The South African Revenue Service (SARS) says it has obtained an interim court order interdicting the National Education, Health and Allied Workers’ Union (Nehawu) and Public Servants Association of South Africa (PSA) members from picketing in places other than those specified in the Commission for Conciliation, Mediation and Arbitration (CCMA) Picketing Rules.
SARS says the picketing at its head office in Pretoria and the Alberton campus by its striking employees on Thursday was illegal.
Around 10 000 workers affiliated to the two trade unions have embarked on a nationwide strike, over a wage dispute.
Workers are demanding an 11.4% wage increase across the board, while the revenue service is offering 7%.
On Thursday, 33 out of 53 walk-in branches were closed as a result of the strike, with the rest functioning on a diminished capacity.
Impact on SA borders
Protesting SARS officials, at the Beit Bridge port of entry outside Musina in Limpopo, believe the protest action at the border impacted negatively on revenue collection in the country.
All employees withdrew their services and only managers are manning service desks.
The queues of vehicles that had formed in the morning have now subsided. Workers union Nehawu spokesperson at Beit Bridge, Katlego Seseani says they will continue with their protest.

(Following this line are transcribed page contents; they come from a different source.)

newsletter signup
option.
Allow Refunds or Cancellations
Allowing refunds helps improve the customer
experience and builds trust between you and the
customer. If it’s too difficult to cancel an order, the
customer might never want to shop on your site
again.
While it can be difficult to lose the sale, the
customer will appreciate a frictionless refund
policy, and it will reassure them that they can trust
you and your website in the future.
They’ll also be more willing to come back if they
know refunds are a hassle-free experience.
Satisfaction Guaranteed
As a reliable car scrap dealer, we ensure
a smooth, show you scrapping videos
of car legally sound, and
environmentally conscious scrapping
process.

“Operations are not running normally. The trucks that you are seeing here … Beitbridge is normally a very active border that the movement of trucks wouldn’t be what you are seeing here today. Export and import are highly affected. The people that are helping inside are from the management of SARS. We don’t know how long they are planning to do this because the workers are here outside. We are asking something simple 11.4% – can the employer give it to us please.”

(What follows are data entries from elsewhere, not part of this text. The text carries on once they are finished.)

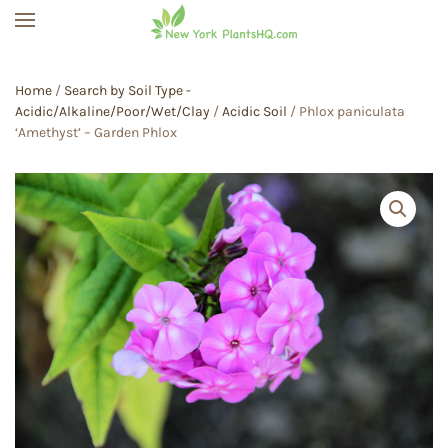
Skip to main content
Home
/
Search by Soil Type -
Acidic/Alkaline/Poor/Wet/Clay
/
Acidic Soil
/ Phlox paniculata
‘Amethyst’ – Garden Phlox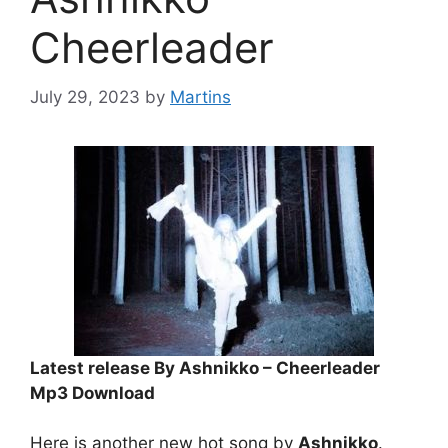
Cheerleader
July 29, 2023
by
Martins
Latest release By Ashnikko – Cheerleader
Mp3 Download
Here is another new hot song by
Ashnikko
.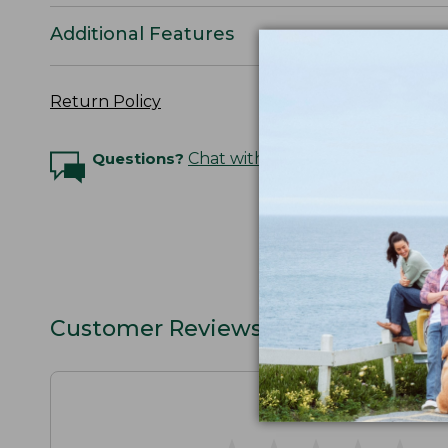
Additional Features
Return Policy
Questions?
Chat with an Expert
Customer Reviews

PSA shopsteward Moshieni Montsha says they are ready to protest until their demands are met.
“It will go ahead as and when we are called to the the negotiating table. The operation is very slow but as you can see we are not disrupting anything, but the majority of our employees are not working today. So yesterday as you can see the line is very very long. It’s about a hundred trucks waiting to be processed I’ve learnt to believe that the grade seven are working which is more like management.”